Which may be true. And it may be, too, as we have sometimes previously suggested, that precise public argument just isn't the Ashcroft Justice Department's strong suit.
Or it may be, simply and instead, that anybody's Justice Department would naturally be inclined to give the stiff-arm to a lawsuit, like this one, that proceeds from an assumption that the United States government has lately transformed itself into a quasi-fascist enterprise.
The Center for National Security Studies plaintiffs--hyperbolically, absurdly, and with multiple inconsistencies all their own--contend that there are "extensive" and "credible" reports that federal officials have detained hundreds of people in "secret confinement," and subjected them to "widespread abuse," physical and otherwise, based only on the fact that they share "the ethnic background, religion, or national origin of the September 11 hijackers." The government's "mosaic" road-map fig-leaf theory must be rejected, plaintiffs insist--so that they may obtain the evidence necessary to construct...well, a "mosaic" road map of the detention policy, a means by which to substantiate that policy's suspected "lawless roundup." And to vindicate the rights of that roundup's victims, their names must be made public--if need be, against their wills.

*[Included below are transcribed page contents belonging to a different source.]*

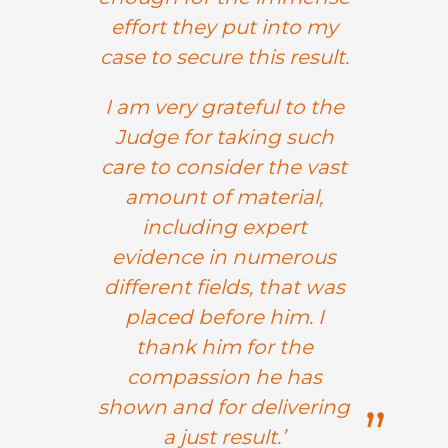
effort they put into my
case to secure this result.
I am very grateful to the
Judge for taking such
care to consider the vast
amount of material,
including expert
evidence in numerous
different fields, that was
placed before him. I
thank him for the
compassion he has
shown and for delivering
a just result.’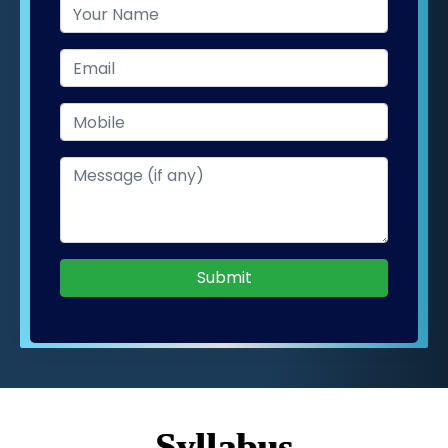
Submit
Syllabus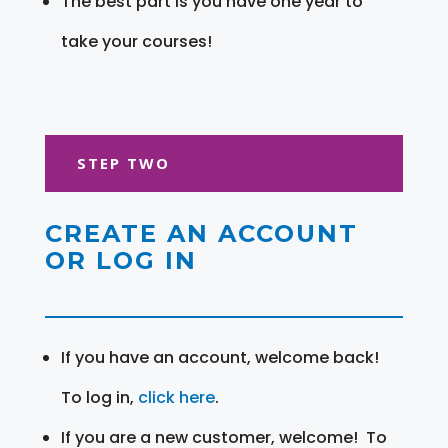
The best part is you have one year to
take your courses!
STEP TWO
CREATE AN ACCOUNT
OR LOG IN
If you have an account, welcome back!
To log in,
click here
.
If you are a new customer, welcome! To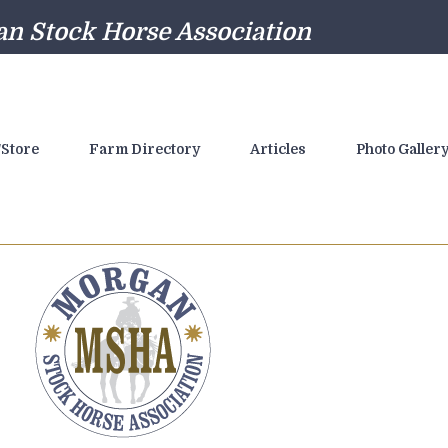
n Stock Horse Association
Store
Farm Directory
Articles
Photo Galler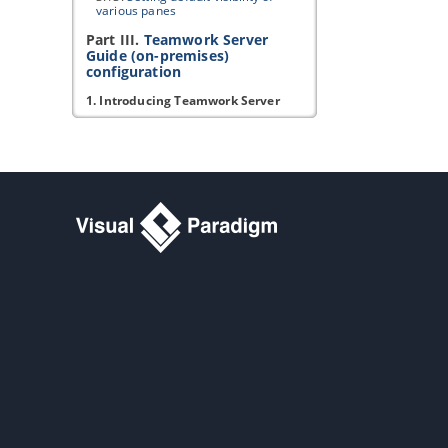
various panes
Part III.
Teamwork Server
Guide (on-premises)
configuration
1. Introducing Teamwork Server
1.1.
Introducing Teamwork Server
1.2.
System requirements
2. Installation and Uninstallation
2.1.
Installing Teamwork Server
2.2.
Uninstalling Teamwork Server
3. Server administration
3.1.
Managing members
3.2.
Managing members (LDAP)
3.3.
Managing members (Active
Directory)
3.4.
Setting up
Visual Paradigm
Teamwork Server
with Okta
3.5.
Setting up
Visual Paradigm
Teamwork Server
with Microsoft
Azure
3.6.
Managing groups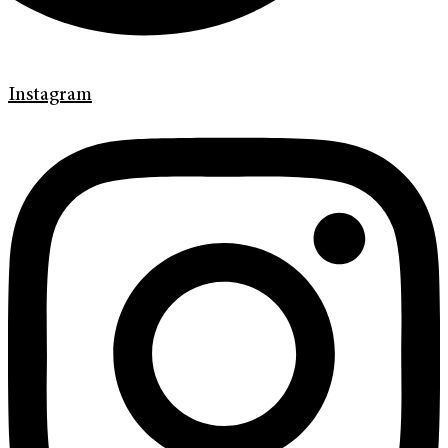
Instagram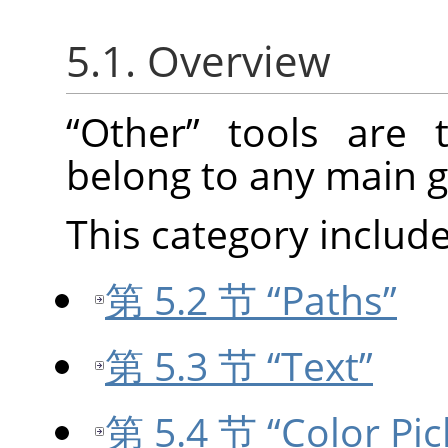
5.1. Overview
“
Other
”
tools are t
belong to any main g
This category include
第 5.2 节 “Paths”
第 5.3 节 “Text”
第 5.4 节 “Color Pic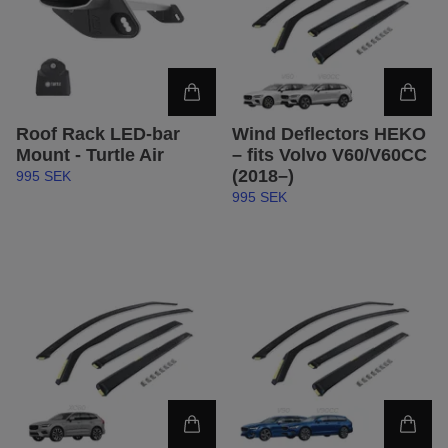
Roof Rack LED-bar
Wind Deflectors HEKO
Mount - Turtle Air
– fits Volvo V60/V60CC
(2018–)
995 SEK
995 SEK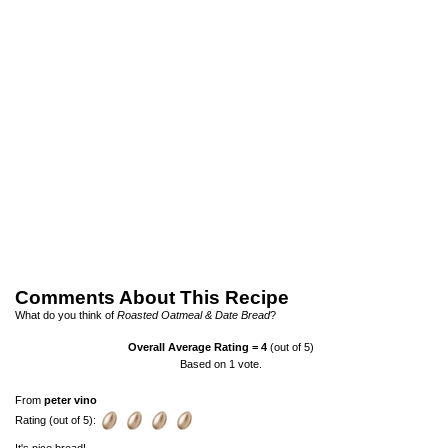
Comments About This Recipe
What do you think of
Roasted Oatmeal & Date Bread
?
Overall Average Rating =
4
(out of 5)
Based on
1
vote.
From
peter vino
Rating (out of 5):
It's nice bread!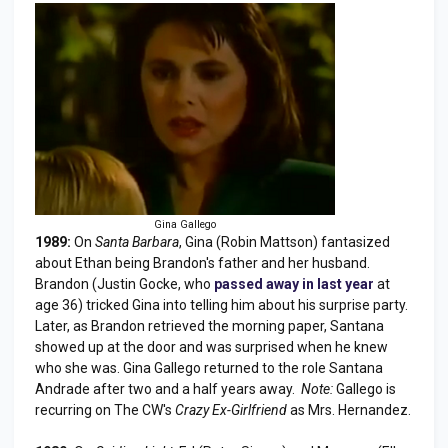
Gina Gallego
1989:
On
Santa Barbara
, Gina (Robin Mattson) fantasized
about Ethan being Brandon's father and her husband.
Brandon (Justin Gocke, who
passed away in last year
at
age 36) tricked Gina into telling him about his surprise party.
Later, as Brandon retrieved the morning paper, Santana
showed up at the door and was surprised when he knew
who she was. Gina Gallego returned to the role Santana
Andrade after two and a half years away.
Note:
Gallego is
recurring on The CW's
Crazy Ex-Girlfriend
as Mrs. Hernandez.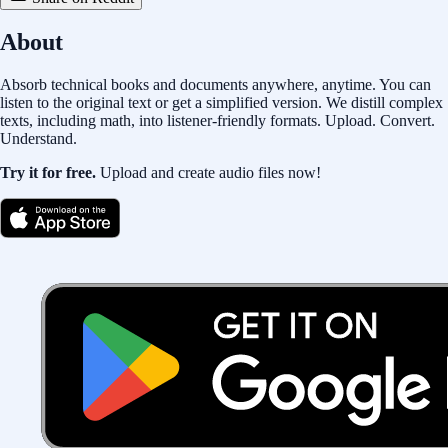
About
Absorb technical books and documents anywhere, anytime. You can
listen to the original text or get a simplified version. We distill complex
texts, including math, into listener-friendly formats. Upload. Convert.
Understand.
Try it for free.
Upload and create audio files now!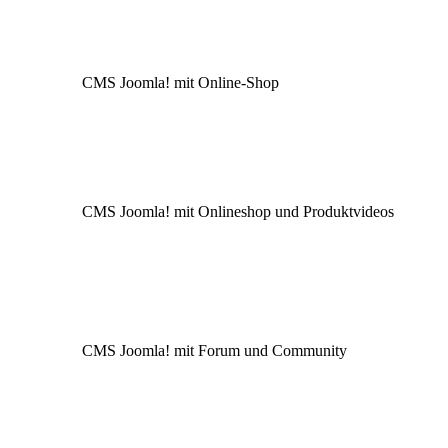
CMS Joomla! mit Online-Shop
CMS Joomla! mit Onlineshop und Produktvideos
CMS Joomla! mit Forum und Community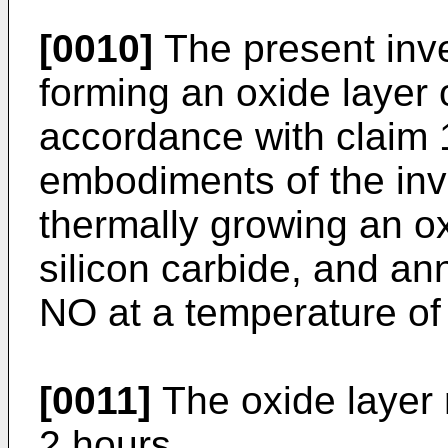
[0010]
The present inve
forming an oxide layer o
accordance with claim 
embodiments of the inv
thermally growing an ox
silicon carbide, and ann
NO at a temperature of
[0011]
The oxide layer
2 hours.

Granted, the plaintiffs concede, it's always a remote possibility that the detainees aren't "lawless roundup" victims at all, but rather the subjects of a legitimate, "focused law enforcement investigation." Still, we've got this mountain of Ashcroft-is-a-Nazi newspaper clippings, see. Which represents a sufficiently "compelling" indication that the government is out of control. Which means that the courts must pry loose from confidential Justice Department files, and deliver unto the New York Times, an enormous collection of information that career prosecutors are warning will compromise the integrity of a massive criminal investigation into an unprecedented act of mass murder.